In general these plants have few insect or disease issues, and for the most part deer and rabbits will leave them alone. You are probably the biggest problem. They will resent overwatering, and improper feeding will result in poor results. This is truly a plant to somewhat ignore once established aside from seasonal pruning.

The winter blooming Ericas are pruned in early spring, but not as severely — just enough to keep the plants in bounds. If you are using summer heaths they will need to be pruned soon after the flowers fade.

In 1924 the Olmsted Brothers began to plan and develop a heather garden at Planting Fields Arboretum in Oyster Bay. Over the years and changes in ownership of Planting Fields this garden became weedy, overgrown and in need of serious work. In 2019 a funded restoration project began, and last year, in April, the Margaret Sullivan Heather Garden was completed and opened.

Every gardener should visit Planting Fields and especially for this garden. The property is pretty magnificent and has a long and interesting horticultural history. I spent many days there watching spring unfold in the 1970s, and it was undoubtedly an early influence on my horticultural career.

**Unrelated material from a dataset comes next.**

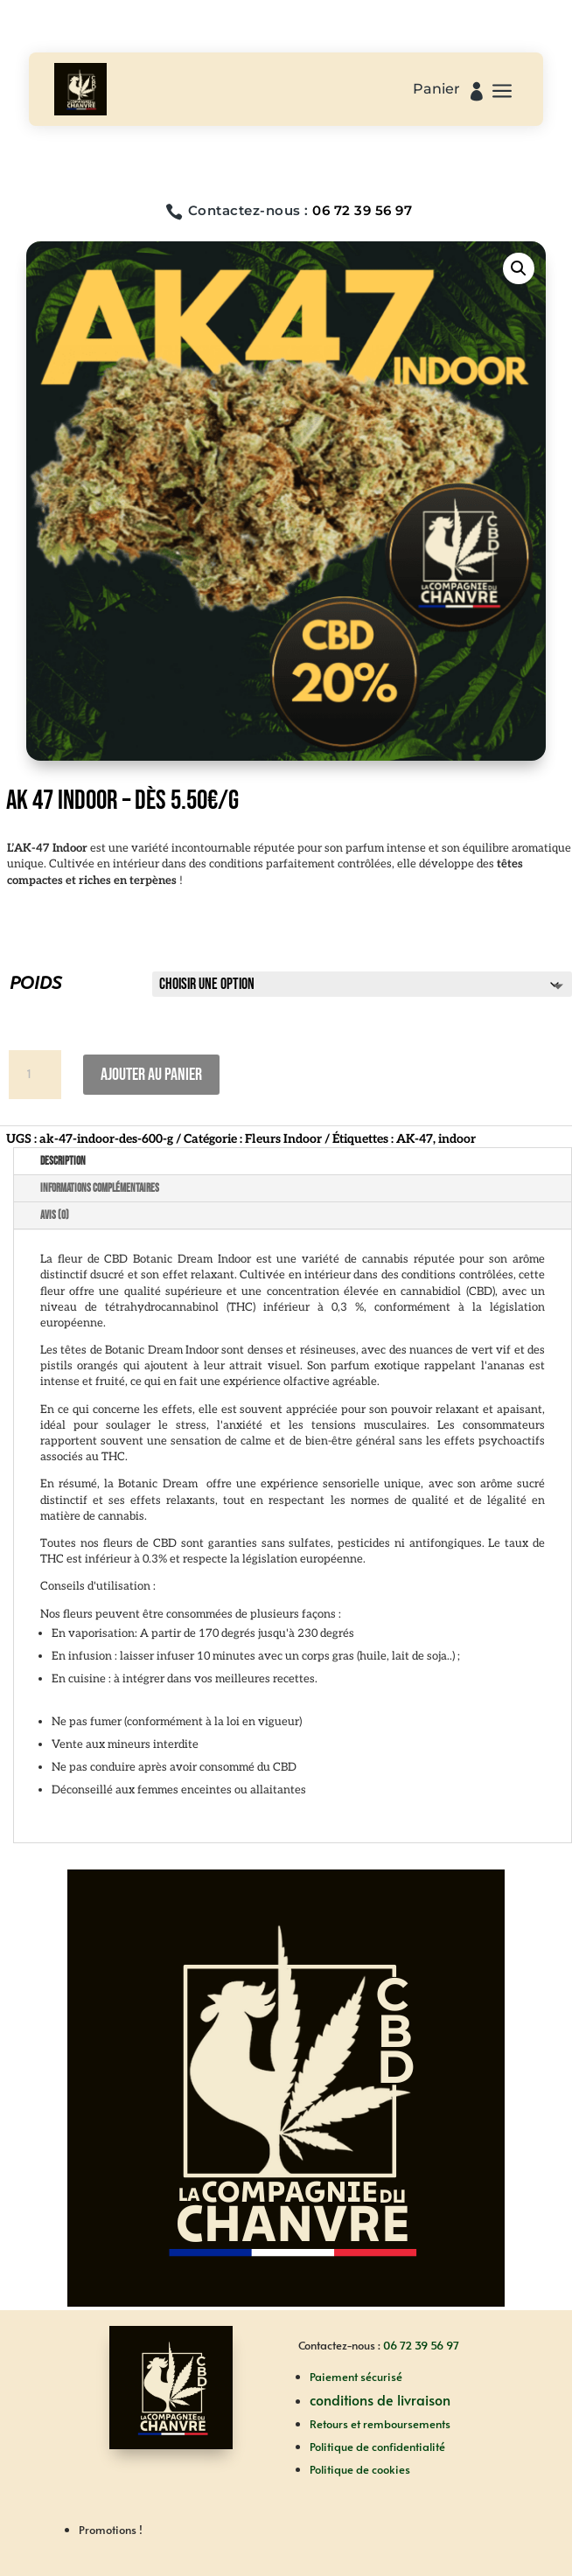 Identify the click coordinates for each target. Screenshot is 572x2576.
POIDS (35, 983)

If you are going out to buy some of these plants look for ones at local garden centers. Talk to the staff at garden centers and ask if they carry these plants and when they will arrive. You may even be able to give them a wish list as these plants go fast and may be hard to find. Daniel J. Foley devoted a whole chapter to heath and heather in his book, “Gardening by the Sea” (Parnassus Imprints). The book is dated and only available used, but a book that every East End gardener should have. Keep growing.